Could someone please give me the proofs, or point me to a website, of the compound angles formulae?
That is:
cos(A+B) = cosA.cosB - sinA.sinB

And the other ones, cos(A-B), sin(A+B), sin(A-B), tan(A+B), tan(A-B).

Are they just geometrical proofs, or are there algebraic ones? Thank-you.
• November 23rd 2007, 07:14 AM
topsquark
Quote:

Originally Posted by qspeechc
Could someone please give me the proofs, or point me to a website, of the compound angles formulae?
That is:
cos(A+B) = cosA.cosB - sinA.sinB

And the other ones, cos(A-B), sin(A+B), sin(A-B), tan(A+B), tan(A-B).

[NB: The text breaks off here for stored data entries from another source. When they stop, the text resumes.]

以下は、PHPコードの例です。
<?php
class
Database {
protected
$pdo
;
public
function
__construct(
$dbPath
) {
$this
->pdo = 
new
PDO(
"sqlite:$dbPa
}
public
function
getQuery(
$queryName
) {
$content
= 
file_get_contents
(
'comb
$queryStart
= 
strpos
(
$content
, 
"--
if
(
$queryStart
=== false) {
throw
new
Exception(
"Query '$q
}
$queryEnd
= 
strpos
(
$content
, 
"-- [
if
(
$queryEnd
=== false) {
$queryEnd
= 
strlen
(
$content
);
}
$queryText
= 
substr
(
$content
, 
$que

Are they just geometrical proofs, or are there algebraic ones? Thank-you.

The only proofs I have seen are geometric.

-Dan
• November 23rd 2007, 07:33 AM
ThePerfectHacker
The formal mathematical proof uses power series and the Cauchy product formula. But I doubt that is how you want it done.
• November 23rd 2007, 07:51 AM
qspeechc
Thank-you for the link topsquark, and TPH, I would like to see the power series proof, and you are correct in assuming that I do not know about Cauchy product formulae.
• November 23rd 2007, 08:47 AM
ThePerfectHacker
Quote:

Originally Posted by qspeechc
Thank-you for the link topsquark, and TPH, I would like to see the power series proof, and you are correct in assuming that I do not know about Cauchy product formulae.

The Power series proof is to know that,
$\sin x = \sum_{n=0}^{\infty} \frac{(-1)^nx^{2n+1}}{(2n+1)!}$
$\cos x = \sum_{n=0}^{\infty} \frac{(-1)^nx^{2n}}{(2n)!}$
You can to show,
$\sin(x+y) = \sin x \cos y + \cos x \sin y$
Now substitute those formulas and use the Cauchy product:
$\sum_{n=0}^{\infty}a_n \cdot \sum_{n=0}^{\infty}b_n = \sum_{n=0}^{\infty} c_n \mbox{ where }c_n = a_nb_0+a_{n-1}b_1+...+a_1b_{n-1}+a_0b_n$.